Ow ow crap it must be in the air. It's getting inside her, attacking the flesh under her titanium scales. She seals bejeweled goggles over her eyes and a gorgeously embroidered filter mask over her mouth, replaces her scales with new identical scales everywhere the pain underneath them is especially bad, and breaks into a run. Maybe she can get out the far side of it, maybe she can find something to counter it, maybe she can just drown out the horror with the thudding of her footsteps. None of those seem very likely.
She rebounds from wall to wall, retracing her steps from who knows how many days before as she seeks to cross the hazard's centerpoint.
She passes the room where she found the laptop. The monstrous corpse she left there has vanished. As has all the blood staining its walls and ceiling. No sign remains of the mortal struggle that occurred there, as though time had been rewound and it never happened in the first place.
She reaches the hallway with the wide window gazing out into space. There's something new there. Outside. A titanic outline, looming off to one side and eclipsing the pinprick stars that ought to shine there. A persistent hiss breaks the silence of the enclosure, emanating from a fist-sized patch of window that looks to have been broken open and then plugged with rigid foam.
The burning sensation persists, though seems not to be radiating to her core. Her wings feel like molten metal courses through their insides. Her vision becomes increasingly blurry.
On top of everything else, she's losing air now too? She stares at the patch in the window but she can't do anything for it without staying next to it and she sure as hell can't stay here.

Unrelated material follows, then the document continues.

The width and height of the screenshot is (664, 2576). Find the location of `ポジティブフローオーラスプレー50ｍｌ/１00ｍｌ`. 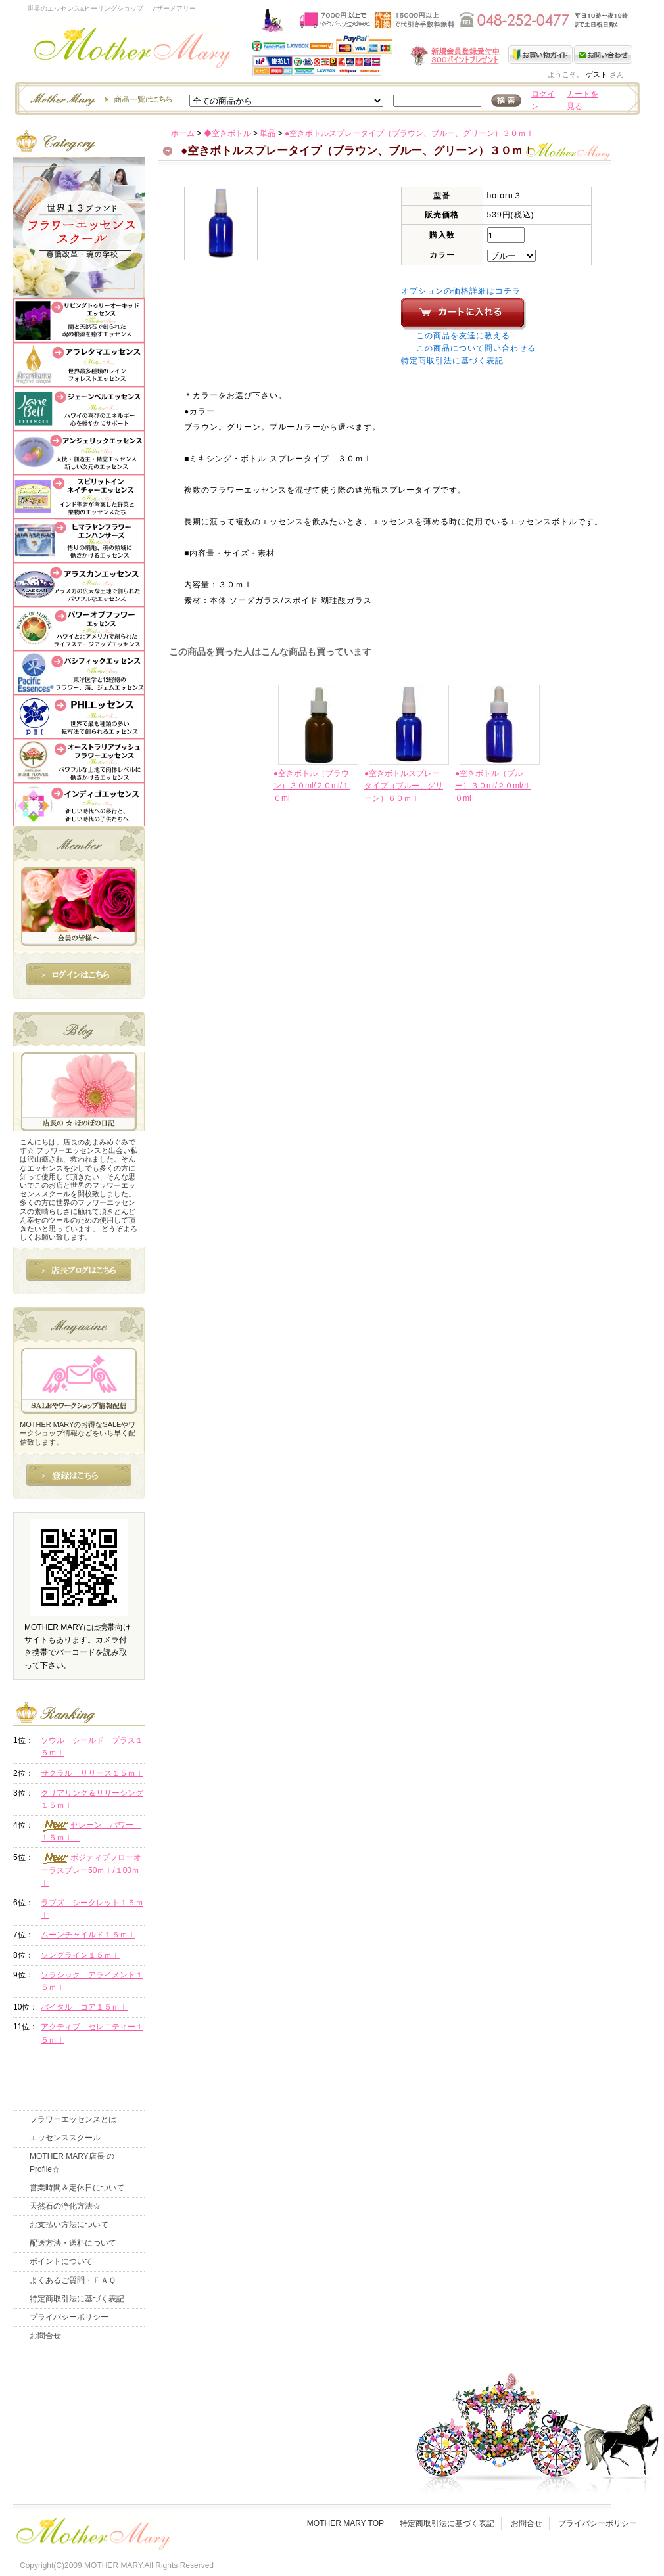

She deletes her wings and puts them back on, for a minute's relief from the pain, and if she was brave enough she would do the same thing to her eyes but she doesn't know she can put them back right and anyway she can't, she just can't, it's all she can do to keep moving into the next room.
The next room is the one where she first appeared in this place. The big, damaged cube is still suspended in its center. The passages that were obstructed before remain obstructed, and most of the passages that were dark remain dark.
One of the passages, though, shines. Beams of light sweep back and forth against its walls, conical like searchlights.
A voice carries through the stillness--small, alert, human: "Ma'am, I hear something coming..."
She can't be sure she's actually hearing a voice and not just imagining things, hope was overtaking reality in her beliefs even before her mind was fogged with pain, but hope is reason enough to shout "Hello? Help!" and stumble half-blindly toward the voice.
Two armed figures float in the passage, bracing themselves against protrusions on opposite walls. It’s hard to make out their features: they’re backlit by an open airlock and they both have flashlights slung under their rifles.
“It’s big!” The nearer of the figures takes aim at Margaret as she tumbles into the open. “Make your shots count!”
Margaret puts her hands up. Empty palms don't mean as much from a magical girl as they would from someone else, but it's the clearest gesture she's got, and she means it quite sincerely. "I surrender! Don't shoot!"
The closer figure hears Margaret clearly this time.
She takes her finger off the trigger.
“What are you?”
"Magical girl--is there a doctor, please, it hurts--" she flickers her wings out of existence and back again, temporarily whole. A drop of blood leaks out from under her goggles.